Transcatheter aortic valve replacement, or TAVR, is a minimally invasive surgical procedure that replaces a patient’s valve without removing the old, damaged valve. TAVR is for patients with aortic stenosis who may be at somewhat elevated risk for traditional surgical aortic valve replacement. Typically, patients who qualify for TAVR have severe aortic stenosis and may or may not qualify for open aortic valve replacement. For more information on how TAVR can help you, please visit flheartandlung.com.
The aorta is the largest blood vessel in the body, starting at the heart and passing down through the chest and abdomen. The thoracic aorta is the part of the aorta in the chest. The aorta carries blood from the heart to blood vessels that supply the lower body.
During Aortic Surgery, a small incision will be made in the patient’s leg. A sleeve is then inserted in this incision and into the aorta and advanced to the aneurysm. The sleeve takes pressure off the wall and prevents it from expanding or leaking. The incision is then closed.
In some cases, open surgery may be needed. For this, an incision is made in the chest. The weakened area of the aorta is then replaced with a graft and sewn into place. Blood will be able to flow through the graft. The chest incision will then be closed with stitches or staples.
Minimally Invasive Heart Valve Surgery
While traditional open heart surgery involves a full sternal incision and complete division of the sternum, minimally invasive valve surgery uses smaller incisions causing less trauma to the patient and encompasses a spectrum of approaches. For example, the aortic valve can be addressed either through an upper partial J-type sternotomy where the sternum is only opened from the sternal notch down to the third or fourth interspace on the right hand side leaving two thirds of the sternum intact, or occasionally through a small right anterior mini-thoracotomy in the second and third intercostal spaces. Similarly, the mitral valve may be approached through either a lower partial sternotomy, or through a right anterior mini-thoracotomy through the interspace.
Minimally invasive valve surgery conventionally refers to the aortic or mitral valve most commonly, although it’s possible (it can be the preferred method) for any of the 4 cardiac valves.

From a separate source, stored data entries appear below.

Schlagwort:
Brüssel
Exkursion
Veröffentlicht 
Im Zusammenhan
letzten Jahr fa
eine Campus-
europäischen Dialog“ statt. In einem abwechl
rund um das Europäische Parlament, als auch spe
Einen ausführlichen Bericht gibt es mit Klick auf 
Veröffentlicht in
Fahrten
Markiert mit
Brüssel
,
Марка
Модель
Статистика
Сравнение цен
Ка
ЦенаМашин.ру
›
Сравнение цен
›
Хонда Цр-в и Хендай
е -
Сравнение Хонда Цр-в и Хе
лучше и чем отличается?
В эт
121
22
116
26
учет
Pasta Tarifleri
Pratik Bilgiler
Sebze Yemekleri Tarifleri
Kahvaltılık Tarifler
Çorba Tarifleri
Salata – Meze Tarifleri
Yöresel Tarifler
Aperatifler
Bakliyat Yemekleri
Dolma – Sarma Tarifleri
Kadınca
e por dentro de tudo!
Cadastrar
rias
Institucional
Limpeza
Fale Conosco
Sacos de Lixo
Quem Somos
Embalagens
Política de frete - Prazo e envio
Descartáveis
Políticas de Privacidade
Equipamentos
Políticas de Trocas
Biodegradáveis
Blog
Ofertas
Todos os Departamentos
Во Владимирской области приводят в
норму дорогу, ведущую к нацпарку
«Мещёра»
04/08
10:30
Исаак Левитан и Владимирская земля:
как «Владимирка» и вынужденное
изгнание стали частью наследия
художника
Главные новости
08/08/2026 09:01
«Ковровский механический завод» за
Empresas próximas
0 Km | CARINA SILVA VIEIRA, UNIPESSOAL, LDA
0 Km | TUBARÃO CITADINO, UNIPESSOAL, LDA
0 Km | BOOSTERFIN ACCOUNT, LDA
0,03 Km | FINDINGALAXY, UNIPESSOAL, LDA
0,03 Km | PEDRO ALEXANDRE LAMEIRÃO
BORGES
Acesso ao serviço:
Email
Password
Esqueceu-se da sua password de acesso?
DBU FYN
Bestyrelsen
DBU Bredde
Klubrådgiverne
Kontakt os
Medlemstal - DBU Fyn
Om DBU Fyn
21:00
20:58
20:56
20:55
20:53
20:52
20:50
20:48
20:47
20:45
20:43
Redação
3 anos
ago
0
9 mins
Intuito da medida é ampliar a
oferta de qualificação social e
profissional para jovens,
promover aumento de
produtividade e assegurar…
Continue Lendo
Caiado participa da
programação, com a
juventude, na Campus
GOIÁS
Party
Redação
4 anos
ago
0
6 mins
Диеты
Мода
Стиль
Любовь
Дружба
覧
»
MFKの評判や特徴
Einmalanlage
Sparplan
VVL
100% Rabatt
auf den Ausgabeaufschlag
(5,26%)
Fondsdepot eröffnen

The studies that have compared conventional valve surgery to minimally invasive valve surgery have demonstrated significant patient bene t in appropriately selected patients. These benefits include a reduced length of hospital stay, decreased pain, expedited recovery, more rapid return to full activity, a reduced need for transfusion during hospitalization, and improved cosmetic result.
While not every patient is an appropriate candidate for minimally invasive heart surgery, we begin each new patient evaluation with the mindset of this less invasive surgical option. During every evaluation for aortic stenosis, we also consider if the patient would be better served by transcatheter aortic valve replacement (TAVR).
On Surgery Day
For your convenience and safety, parking is free and available in the garage located on the west side of the hospital across from the Emergency Department and in the garage located next to the Women’s Center on the east side of the hospital.
On the day of surgery, please arrive at the main entrance of the hospital and take the elevators on your right to the third floor lobby and check in at the registration desk. Family members and loved ones remain in the waiting area until your surgical preparation is complete and can then join you as you wait to be taken to OR. The length of surgical times varies, and staff will keep family and loved ones informed throughout the surgery process.